"Anything worth doing is worth overdoing:" and so it goes with proofs in whiskey. I'm a proof snob, I admit. In Texas I've heard my ex say, "the bigger the hair, the closer to God"--and the same metaphor can be applied to proof. Higher proofs are holier.
In whiskey, if alcohol is an angel, then water is the devil. I've waxed prolix on the economics-focused distillers of any spirit that dilute to the 80-proof minimum. It's not as if there's some magical line where dilution produces the best-tasting spirit.

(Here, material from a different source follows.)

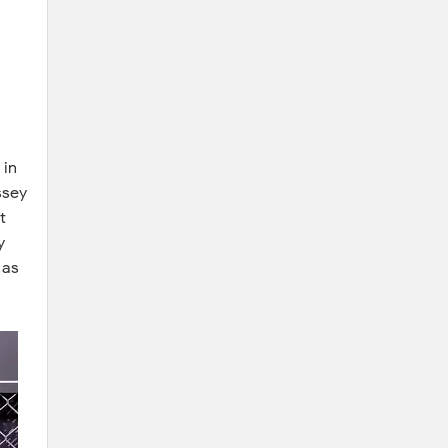
 in
ssey
t
y
 as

(Side note: I've questioned before why distillers don't come out with multiple "dilutions" for their whiskies: while many now do offer two variants--a lower one and a higher or barrel-proof one--I'm not aware of anyone who offers multiple proofs of the same whiskey. Why a single dichotomy? Give the imbibing public different levels: 80, 95, 110, 125, etc.).
All of that as a contextual prelude to my predilection for this proof-humble 45% ABV whiskey: It is damn good. It's a pleasant respite from having to "warm up" your palate for the high-proof (but pure) intensity of lower dilution; a 90-proof whiskey just goes down easy, all else being equal.
I've been doing far more wine reviews than whiskey reviews over the past several months. Tonight I reviewed a couple of high-end Cali pinots, and then wanted a couple cookies, and I thought "bourbon!" And then I thought "Elijah Craig 18!" Fortunately I had both on-hand.
Taste is context. It's in large part a function of what's been in your mouth over the past couple of hours. So in this particular case, it was leftover Boeuf Bourguignon, the two of the aforementioned Pinots, and then the cookies--followed by the bourbon.
And immediately I got coconut. Now coconut as an aroma or taste is common from the presence of oak (which this bourbon gets 18 years of before bottling). In prior reviews I've noted vanilla and oak, but never coconut.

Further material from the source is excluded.